If the answer is "yes" or "maybe," the subject may be a potential whistleblower and could possibly supply valuable clues or even perpetrators' names. On the other hand, a quick denial may indicate increasing discomfort as the questioning shifts from general to specific.

4. If employees or managers are stealing from this company, why do you think they would do it?

Honest workers tend to gives answers such as "greed" or "They're just no good." Dishonest workers might tend to rationalize fraud or theft on the basis that "The perpetrator must have been underpaid" or "Everybody does it."

5. If you knew another employee was stealing from the company, what would you do?

Honest workers generally are willing to report criminal activity, especially if your company has a policy on how and when to do so. Dishonest workers are less likely to blow the whistle on fraud or theft. They might say, for example, "I wouldn't report it because nothing would be done aboutit anyway."

6. If a person in this company wanted to steal from the company, how could he or she do it and get away with it?

An honest worker probably wouldn't know the answer or would offer specific ideas that might help you evaluate your internal security. A thief may more likely give evasive answers such as, "It must be a bookkeeping error," or "I don't think you could get away with it if you tried." Of course, the worker could go to the other extreme and reply, "Anyone could steal anything around here and get away with it."

7. In your opinion, who in this company or your department is beyond suspicion when it comes to stealing or committing fraud in your department?

Honest workers are generally more willing than thieves to eliminate possible suspects. Thieves would want to keep the circle of suspects as wide as possible.

8. Did you ever think about stealing from the company even though you didn't go through with it?

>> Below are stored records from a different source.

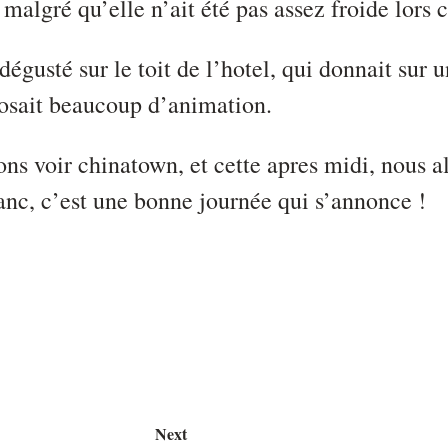
 malgré qu’elle n’ait été pas assez froide lors 
 dégusté sur le toit de l’hotel, qui donnait sur 
osait beaucoup d’animation.
ns voir chinatown, et cette apres midi, nous al
anc, c’est une bonne journée qui s’annonce !
Next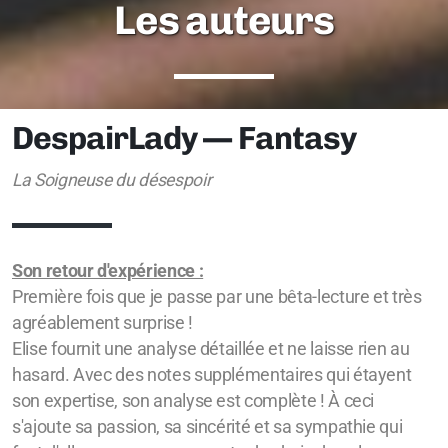
Les auteurs
DespairLady — Fantasy
La Soigneuse du désespoir
Son retour d'expérience :
Première fois que je passe par une bêta-lecture et très
agréablement surprise !
Elise fournit une analyse détaillée et ne laisse rien au
hasard. Avec des notes supplémentaires qui étayent
son expertise, son analyse est complète ! À ceci
s'ajoute sa passion, sa sincérité et sa sympathie qui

Again, dishonest workers would tend to say no (or absolutely not) more quickly and emphatically than an honest one. Dishonest workers are more likely to use phrases such as "Quite honestly, no" or "To tell you the truth, no." Honest workers are more likely to say, "Yes, but not seriously."

9. Do you have any other information about possible fraud or theft in this company?

This question gives the worker one more chance to blow the whistle. Honest workers may tend to hesitate while they think about the question before saying "no." But workers who shift nervously while hesitating may know something they're not sharing.

End on a Positive Note

End the interview on a positive note by thanking the worker. Then, if you strongly suspect that any person has committed or knows something about a crime, contact your attorney before confronting the suspect. You should be aware of everyone's rights before accusing anyone or taking legal action.

Questions Are Not Slanderous

You may worry that employees might feel slandered by direct questioning about fraud. No need to worry. You can be held liable for slander only if you make untrue accusations or statements. You can't be held liable for slander if you merely ask nonaccusatory or hypothetical questions.